What is expected —
Below are some entries. Transcribe the lines from the one holding "of a Smartphone as Virtual Probe for Medical" to the one holding "Republike Srpske", inclusive, but not the pictures among them.

Top of Entries shown

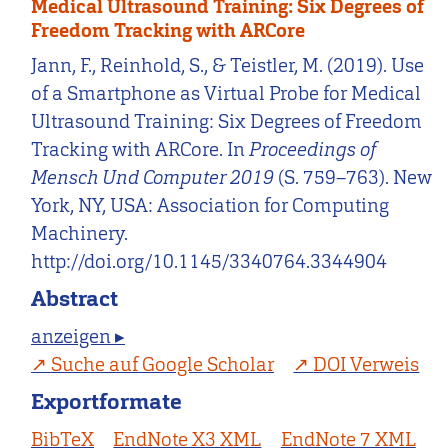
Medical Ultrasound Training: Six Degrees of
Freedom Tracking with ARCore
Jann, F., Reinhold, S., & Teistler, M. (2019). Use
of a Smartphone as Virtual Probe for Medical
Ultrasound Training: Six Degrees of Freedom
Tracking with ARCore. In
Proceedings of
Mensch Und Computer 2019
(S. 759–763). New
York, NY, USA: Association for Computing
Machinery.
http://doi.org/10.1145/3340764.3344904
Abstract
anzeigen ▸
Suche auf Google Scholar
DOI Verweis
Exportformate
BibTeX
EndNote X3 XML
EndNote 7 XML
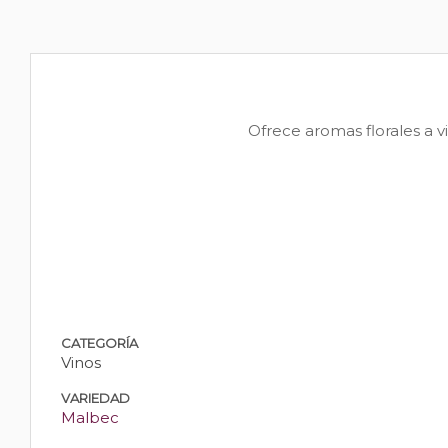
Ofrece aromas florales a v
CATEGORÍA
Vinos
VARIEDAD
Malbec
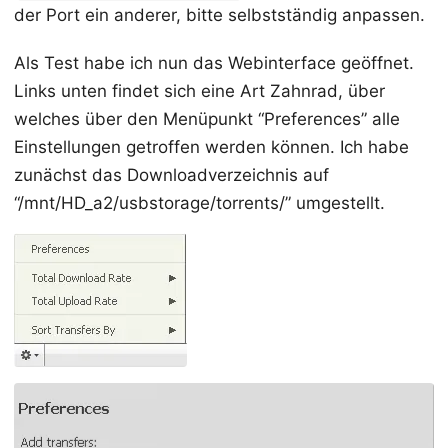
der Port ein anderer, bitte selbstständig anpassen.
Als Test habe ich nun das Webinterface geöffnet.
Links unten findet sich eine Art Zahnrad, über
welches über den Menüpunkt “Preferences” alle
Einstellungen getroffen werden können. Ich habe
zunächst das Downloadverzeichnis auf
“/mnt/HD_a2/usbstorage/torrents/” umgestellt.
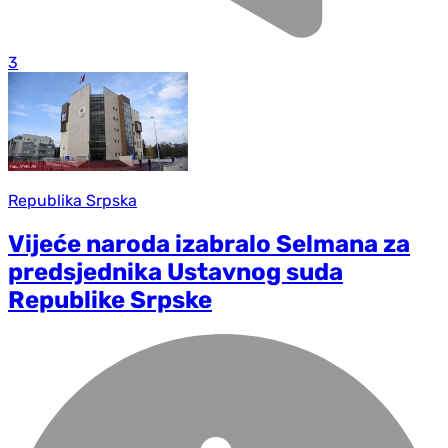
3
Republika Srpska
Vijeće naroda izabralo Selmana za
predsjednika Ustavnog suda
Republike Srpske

Bottom of Entries shown
Top of Entries shown

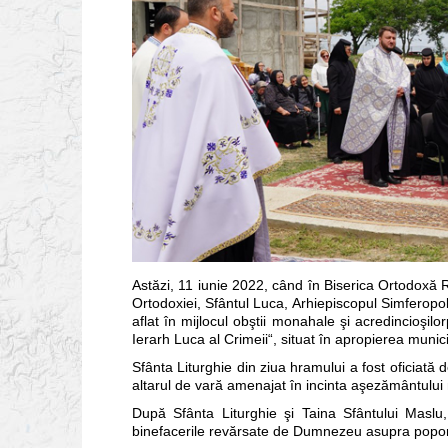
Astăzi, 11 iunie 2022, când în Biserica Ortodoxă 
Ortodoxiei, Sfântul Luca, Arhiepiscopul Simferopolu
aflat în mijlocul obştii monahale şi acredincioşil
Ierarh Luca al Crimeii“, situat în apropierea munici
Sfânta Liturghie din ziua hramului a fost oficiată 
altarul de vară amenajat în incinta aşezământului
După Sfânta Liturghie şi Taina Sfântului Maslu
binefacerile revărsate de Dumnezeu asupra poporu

Bottom of Entries shown

Solution to this task —
of a Smartphone as Virtual Probe for Medical
Ultrasound Training: Six Degrees of Freedom
Tracking with ARCore. In
Proceedings of
Mensch Und Computer 2019
(S. 759–763). New
York, NY, USA: Association for Computing
Machinery.
http://doi.org/10.1145/3340764.3344904
Abstract
anzeigen ▸
Suche auf Google Scholar
DOI Verweis
Exportformate
BibTeX
EndNote X3 XML
EndNote 7 XML
Ofrece aromas florales a v
CATEGORÍA
Vinos
VARIEDAD
Malbec
der Port ein anderer, bitte selbstständig anpassen.
Als Test habe ich nun das Webinterface geöffnet.
Links unten findet sich eine Art Zahnrad, über
welches über den Menüpunkt “Preferences” alle
Einstellungen getroffen werden können. Ich habe
zunächst das Downloadverzeichnis auf
“/mnt/HD_a2/usbstorage/torrents/” umgestellt.
3
Republika Srpska
Vijeće naroda izabralo Selmana za
predsjednika Ustavnog suda
Republike Srpske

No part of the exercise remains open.